Advisers simply need to ask clients whether they have a charitable intent as part of the overall estate planning conversation. By doing so, this generally triples the amount of money left for social giving by Australians

Caitriona Fay

Philanthropic structures

In Australia, there are three primary philanthropic structures that people will typically use: Public Ancillary Fund (PuAF), Private Ancillary Fund (PAF), and Private Charitable Trust.

1. Public Ancillary Fund

This might be a community foundation or a charitable trust fund run by a not-for-profit, trustee company or wealth adviser. A PuAF must be controlled by a committee, the majority of who are ‘responsible persons’ (people with a degree of responsibility in the community) under the Public Ancillary Fund Guidelines 2011.  

Grants or donations from the PuAF can only be made to charitable organisations that are endorsed as Deductible Gift Recipients (DGR) Item 1 by the ATO. Sub-fund donors can have an individually named account to which their tax-deductible donations are credited and they may make recommendations on the organisations to receive distributions of grants from that account. There is usually an annual minimum distribution requirement of 4 per cent of the net value of the fund at 30 June the previous year. 

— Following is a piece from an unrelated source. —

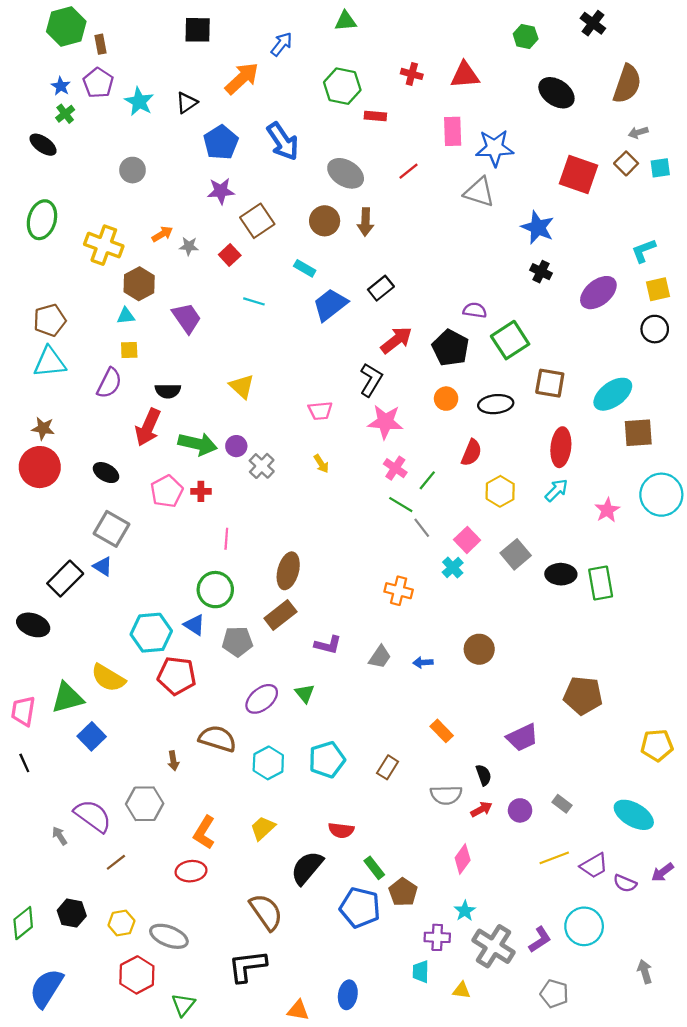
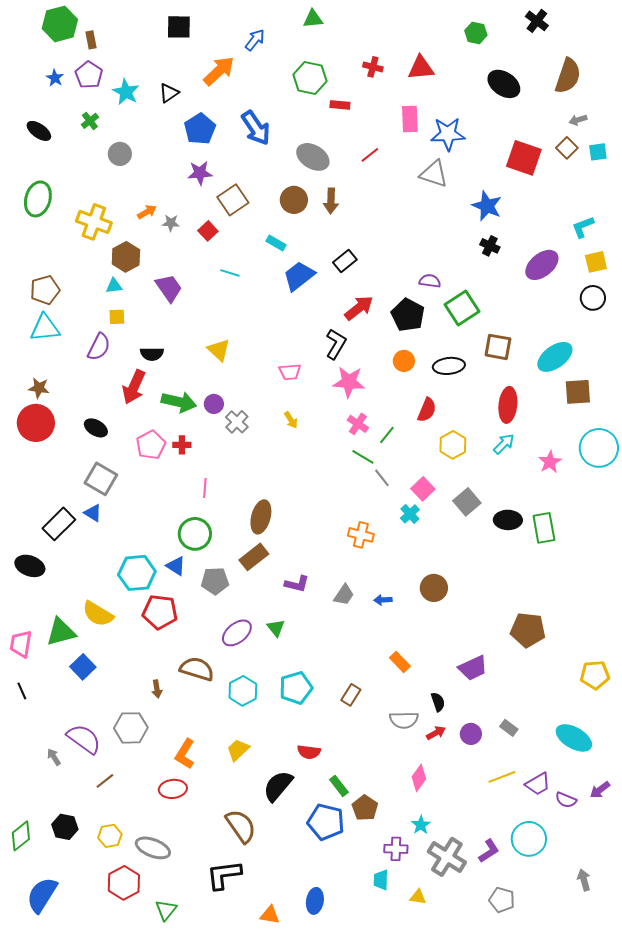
green cross: (65, 114) -> (90, 121), moved

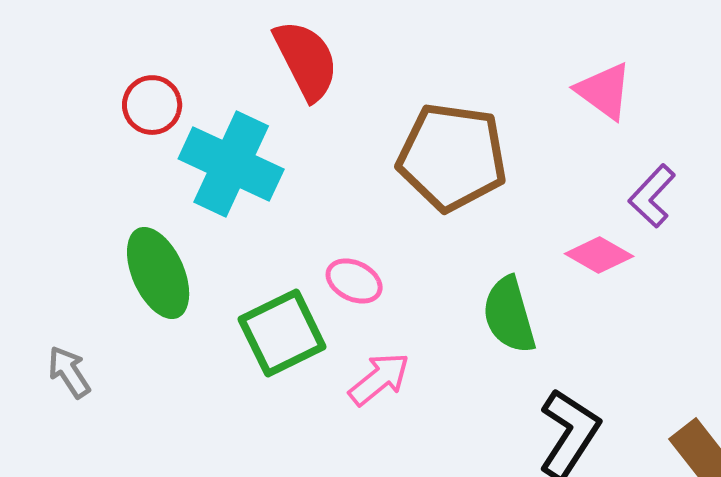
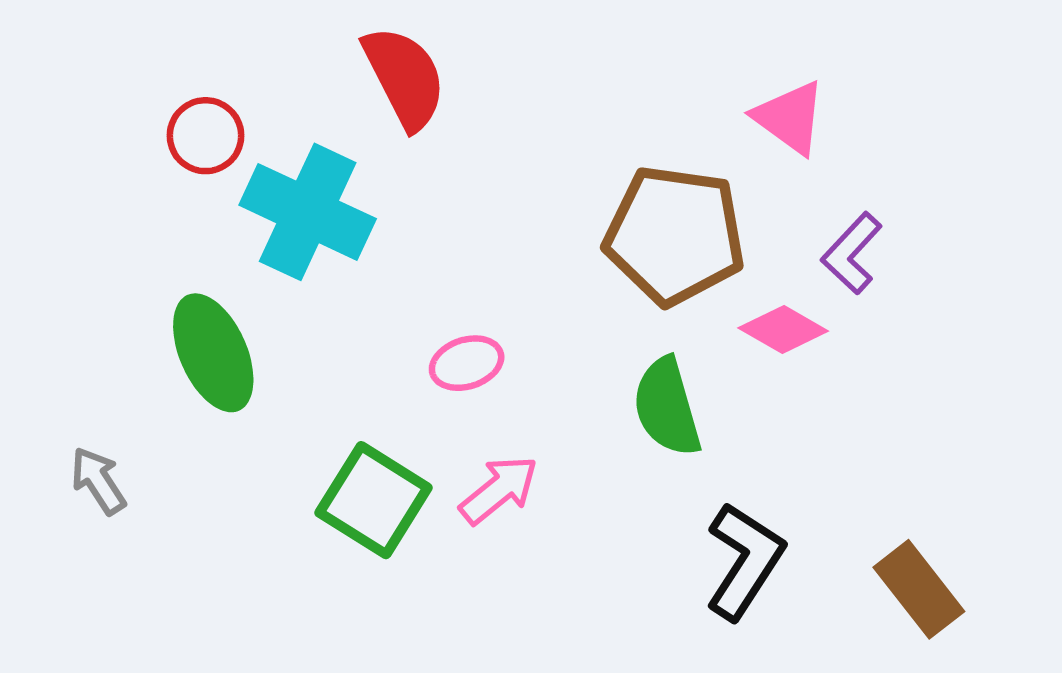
brown pentagon: (452, 157) -> (675, 235), moved
pink ellipse: (354, 281) -> (467, 363), turned -44
green square: (282, 333) -> (374, 500), moved, turned -32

Perpetual Private uses $20,000 as the minimum start-up required for a PuAF, which is a similar amount required by other reputable PuAF trustees. “This structure is very accessible for clients wanting to get started in philanthropy, particularly if they want to use it as part of an estate plan,” says Caitriona. 

2. Private Ancillary Fund

A PAF is a trust fund for businesses, families and individuals, and is set up under the Private Ancillary Fund Guidelines 2009. The trust fund is controlled by a company, usually with family members as directors, and at least one independent ‘responsible person’ director (someone with a degree of responsibility in the community). 

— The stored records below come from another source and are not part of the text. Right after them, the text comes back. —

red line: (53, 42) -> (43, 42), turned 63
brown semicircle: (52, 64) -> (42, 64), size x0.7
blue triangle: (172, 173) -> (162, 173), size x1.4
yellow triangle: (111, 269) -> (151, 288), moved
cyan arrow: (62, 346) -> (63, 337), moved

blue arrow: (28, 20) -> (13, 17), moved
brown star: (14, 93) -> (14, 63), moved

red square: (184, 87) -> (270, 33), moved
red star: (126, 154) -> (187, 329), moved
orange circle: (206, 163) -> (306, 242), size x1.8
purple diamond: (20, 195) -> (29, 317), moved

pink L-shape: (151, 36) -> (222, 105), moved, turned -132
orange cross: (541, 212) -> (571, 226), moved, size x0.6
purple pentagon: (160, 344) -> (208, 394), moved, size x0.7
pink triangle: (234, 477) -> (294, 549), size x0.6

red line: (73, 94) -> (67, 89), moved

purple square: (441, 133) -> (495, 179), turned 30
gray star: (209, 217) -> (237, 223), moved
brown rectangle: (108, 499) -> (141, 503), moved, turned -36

Family members can make tax-deductible donations but PAFs cannot solicit funds from the public. Grants or donations from the PAF can only be made to charitable organisations that are endorsed as DGR Item 1 by the ATO. There is usually an annual distribution requirement of $11,000 or 5 per cent of net assets (whichever is greater).

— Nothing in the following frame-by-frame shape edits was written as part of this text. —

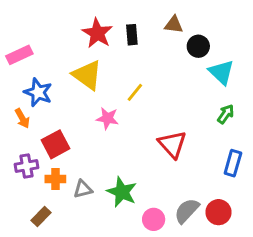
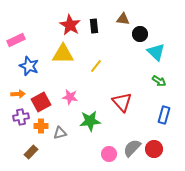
yellow triangle: (87, 75) -> (63, 54), turned -35
green arrow: (226, 114) -> (159, 81), turned 88
orange arrow: (22, 118) -> (18, 94), moved, turned -64
pink star: (107, 118) -> (70, 97), moved
green star: (122, 192) -> (90, 121), moved, turned -30

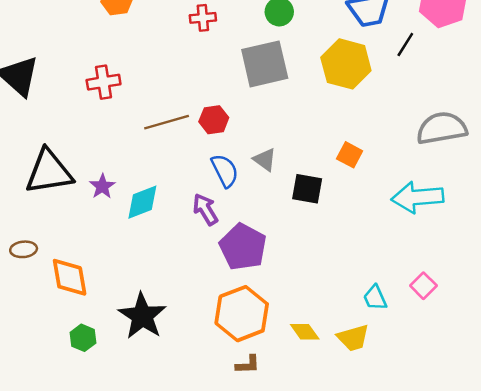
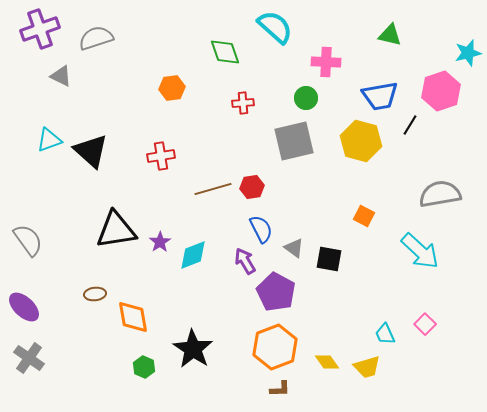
gray triangle: (265, 160) -> (294, 248), moved
black square: (307, 189) -> (329, 259), moved
cyan arrow: (417, 197) -> (420, 251), turned -132

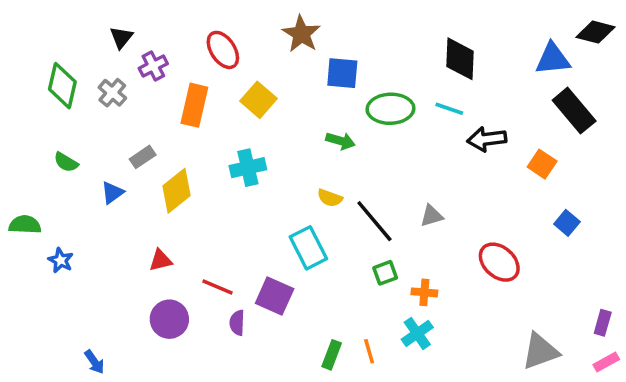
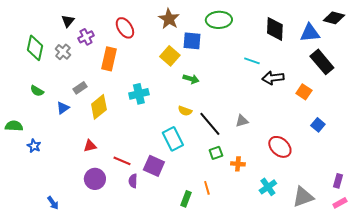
black diamond: (460, 59) -> (275, 29), moved
yellow square: (259, 100) -> (170, 56), moved
green ellipse: (390, 109) -> (219, 20), moved
cyan cross: (417, 333) -> (268, 187), moved
orange line: (369, 351) -> (207, 188), moved

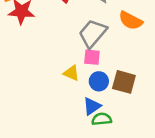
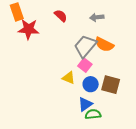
orange semicircle: (131, 21) -> (104, 44), moved
pink square: (92, 57) -> (85, 65), turned 32

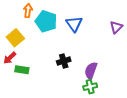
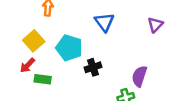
cyan pentagon: (46, 21) -> (69, 48), moved
purple semicircle: (91, 71) -> (139, 76), moved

“I would suggest $500,000 is the minimum amount to start a PAF, but you’d probably want to get to $1 million relatively quickly for this structure to be worthwhile for a client, given the costs associated with running this structure,” says Caitriona.

3. Private Charitable Trust

These trusts are established by a donor through a deed with a charitable purpose. They can attain income tax exempt status as a tax concession charity from the Australian Charities and Not-for-profits Commission, but donations to them are not tax-deductible. They must fund the charitable purposes specified in the deed

Philanthropy appeals to a wide cross section of people, at various stages in their life, and no one philanthropist is the same. But what links all philanthropists is their desire to leave a legacy of social good that benefits the broader community

Caitriona Fay

Philanthropy toolkit

For advisers seeking more information on philanthropic giving, Perpetual has teamed up with Stanford University’s Centre on Philanthropy and Civil Society to create an adviser toolkit - the Perpetual Philanthropy Toolkit - to specifically help advisers work through conversations with their clients around their philanthropic journey.

The toolkit includes conversation guides and checklists across a number of areas, including:

  • a guided worksheet to help advisers clarify the values that should drive a client’s philanthropy;
  • interactive worksheets to decide on a client’s total philanthropy budget, and how they allocate money between reactive and proactive giving, and the different causes they’re interested in; and
  • a due diligence worksheet that can be used to assess the quality of the organisations a client is considering supporting.

“This toolkit is an opportunity for advisers to engage with clients in social giving, and in a way that is thoughtful,” says Caitriona. 

About

Caitriona Fay is Managing Partner, Community, Social Investment and ESG at Perpetual Private.

She spoke on ‘How to improve client relationships with philanthropy’ at the IMAP Independent Thought Conference - Melbourne.